(Dataset entries)
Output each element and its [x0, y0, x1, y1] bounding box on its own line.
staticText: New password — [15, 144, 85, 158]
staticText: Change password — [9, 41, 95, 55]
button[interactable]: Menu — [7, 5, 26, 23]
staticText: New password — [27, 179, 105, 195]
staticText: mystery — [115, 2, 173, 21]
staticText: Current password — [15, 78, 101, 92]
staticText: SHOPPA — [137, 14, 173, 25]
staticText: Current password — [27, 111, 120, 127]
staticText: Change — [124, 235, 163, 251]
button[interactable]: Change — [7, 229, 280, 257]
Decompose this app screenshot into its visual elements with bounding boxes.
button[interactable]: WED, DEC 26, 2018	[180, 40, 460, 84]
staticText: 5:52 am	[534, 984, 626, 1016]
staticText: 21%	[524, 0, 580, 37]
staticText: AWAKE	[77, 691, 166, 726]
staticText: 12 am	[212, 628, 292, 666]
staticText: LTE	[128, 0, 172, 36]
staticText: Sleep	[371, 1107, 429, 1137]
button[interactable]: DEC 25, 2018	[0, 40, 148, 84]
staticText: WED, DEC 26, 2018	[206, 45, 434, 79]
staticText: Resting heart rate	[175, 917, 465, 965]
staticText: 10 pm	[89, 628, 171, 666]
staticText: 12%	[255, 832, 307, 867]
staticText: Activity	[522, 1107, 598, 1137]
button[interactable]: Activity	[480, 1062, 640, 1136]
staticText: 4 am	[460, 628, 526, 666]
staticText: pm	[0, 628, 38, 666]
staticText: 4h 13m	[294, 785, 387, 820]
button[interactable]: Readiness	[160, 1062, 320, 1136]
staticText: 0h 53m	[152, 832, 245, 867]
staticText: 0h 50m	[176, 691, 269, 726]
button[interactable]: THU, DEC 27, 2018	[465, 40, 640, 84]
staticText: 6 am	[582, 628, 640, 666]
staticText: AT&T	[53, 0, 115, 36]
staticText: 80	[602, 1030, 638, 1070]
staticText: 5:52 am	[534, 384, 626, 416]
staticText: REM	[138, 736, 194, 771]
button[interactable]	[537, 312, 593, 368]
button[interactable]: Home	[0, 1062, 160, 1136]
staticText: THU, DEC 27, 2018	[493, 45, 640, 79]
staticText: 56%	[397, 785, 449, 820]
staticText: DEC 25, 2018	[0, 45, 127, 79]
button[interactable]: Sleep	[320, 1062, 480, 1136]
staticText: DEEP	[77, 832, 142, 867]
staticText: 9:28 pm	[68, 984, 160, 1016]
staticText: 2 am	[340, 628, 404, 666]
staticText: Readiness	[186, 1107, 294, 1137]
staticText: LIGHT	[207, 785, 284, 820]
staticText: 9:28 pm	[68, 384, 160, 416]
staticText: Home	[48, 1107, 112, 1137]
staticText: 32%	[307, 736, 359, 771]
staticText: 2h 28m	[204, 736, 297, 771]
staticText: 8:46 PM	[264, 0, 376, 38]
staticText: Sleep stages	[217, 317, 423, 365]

## Task instructions:
For the string "Current", show each line of the entries above where it occurs.

## Answer to the problem:
staticText: Current password — [15, 78, 101, 92]
staticText: Current password — [27, 111, 120, 127]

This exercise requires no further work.